Clinical anatomy as the basis for clinical examination: Development and evaluation of an Introduction to Clinical Examination in a problem-oriented medical curriculum
Article first published online: 4 JAN 2002
Copyright © 2002 Wiley-Liss, Inc.
Volume 15, Issue 1, pages 45–50, January 2002
How to Cite
Boon, J.M., Meiring, J.H. and Richards, P.A. (2002), Clinical anatomy as the basis for clinical examination: Development and evaluation of an Introduction to Clinical Examination in a problem-oriented medical curriculum. Clin. Anat., 15: 45–50. doi: 10.1002/ca.1091
- Issue published online: 4 JAN 2002
- Article first published online: 4 JAN 2002
- Manuscript Revised: 2 NOV 2000
- Manuscript Received: 10 JUN 2000
- medical education;
- clinical anatomy integration;
- physical examination
Clinical anatomy is usually defined as anatomy applied to patient care. The question is asked whether students of a new horizontally and vertically integrated medical curriculum recognize the subject as the basis for clinical examination. A clinical anatomy practicum was developed in the special activity, “Introduction to Clinical Medicine,” held in the second year of the Pretoria medical curriculum. The practicum was conducted on a station basis to anatomically prepare the student for the inspection, palpation, percussion, and auscultation of the cardiovascular, respiratory, abdominal, and urogenital systems. A total of 23 stations consisting of eight cardiovascular, seven respiratory, and eight abdominal/urogenital stations were designed. Standardized patients, cadavers, skeletons, prosected specimens, x-rays, computed tomography (CT) scans, magnetic resonance imaging (MRI), multimedia programs, and clinical case studies were used as resources. A Likert-type questionnaire was used for student evaluation of the practicum. Most students realized the importance of surface anatomy for a family physician. More than two-thirds thought the practicum improved their understanding of the anatomical basis for clinical examination.

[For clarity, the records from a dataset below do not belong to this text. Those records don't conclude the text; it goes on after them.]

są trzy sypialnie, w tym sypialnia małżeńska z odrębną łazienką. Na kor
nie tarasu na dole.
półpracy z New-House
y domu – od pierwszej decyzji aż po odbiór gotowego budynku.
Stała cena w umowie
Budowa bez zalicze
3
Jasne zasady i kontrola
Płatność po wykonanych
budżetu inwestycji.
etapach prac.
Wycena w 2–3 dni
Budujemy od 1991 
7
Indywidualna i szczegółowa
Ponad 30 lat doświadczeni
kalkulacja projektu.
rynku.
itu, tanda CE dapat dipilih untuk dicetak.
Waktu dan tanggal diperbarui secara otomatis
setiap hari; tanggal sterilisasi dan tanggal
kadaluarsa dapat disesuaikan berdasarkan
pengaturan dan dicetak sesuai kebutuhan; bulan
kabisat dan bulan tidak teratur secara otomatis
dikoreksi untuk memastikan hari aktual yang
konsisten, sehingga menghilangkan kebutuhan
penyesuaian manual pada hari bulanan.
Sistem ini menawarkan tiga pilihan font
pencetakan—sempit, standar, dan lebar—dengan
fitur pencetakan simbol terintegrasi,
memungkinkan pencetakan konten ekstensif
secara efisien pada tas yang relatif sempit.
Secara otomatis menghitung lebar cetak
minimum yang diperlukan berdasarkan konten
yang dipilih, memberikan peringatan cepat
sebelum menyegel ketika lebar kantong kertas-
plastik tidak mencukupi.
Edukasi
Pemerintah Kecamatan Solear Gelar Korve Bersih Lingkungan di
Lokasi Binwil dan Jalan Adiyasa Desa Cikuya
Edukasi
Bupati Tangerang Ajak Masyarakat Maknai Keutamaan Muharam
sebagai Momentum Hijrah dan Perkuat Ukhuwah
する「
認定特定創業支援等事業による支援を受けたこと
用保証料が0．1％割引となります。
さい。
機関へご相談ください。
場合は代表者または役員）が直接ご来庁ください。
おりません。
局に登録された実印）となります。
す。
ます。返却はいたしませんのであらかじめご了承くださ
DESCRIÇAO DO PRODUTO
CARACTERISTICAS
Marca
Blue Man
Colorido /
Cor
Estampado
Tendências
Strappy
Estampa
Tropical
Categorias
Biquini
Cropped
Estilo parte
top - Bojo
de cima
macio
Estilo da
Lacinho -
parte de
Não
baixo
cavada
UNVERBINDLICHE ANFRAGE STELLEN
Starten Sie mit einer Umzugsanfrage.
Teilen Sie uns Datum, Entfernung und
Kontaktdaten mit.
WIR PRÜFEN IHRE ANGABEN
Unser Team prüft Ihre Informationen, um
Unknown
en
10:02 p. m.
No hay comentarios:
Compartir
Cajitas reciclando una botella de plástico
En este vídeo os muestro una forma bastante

The minority of students were stimulated to do further reading on clinical examination. The students' response to their ability to integrate the clinical examination with the radiological anatomy was average. Most students were continuously aware of the appropriateness of the practicum for their future career. We conclude that medical students recognize the importance of anatomy as the basis for clinical examination when exposed to an appropriate integrated presentation format. Clin. Anat. 15:45–50, 2002. © 2002 Wiley-Liss, Inc.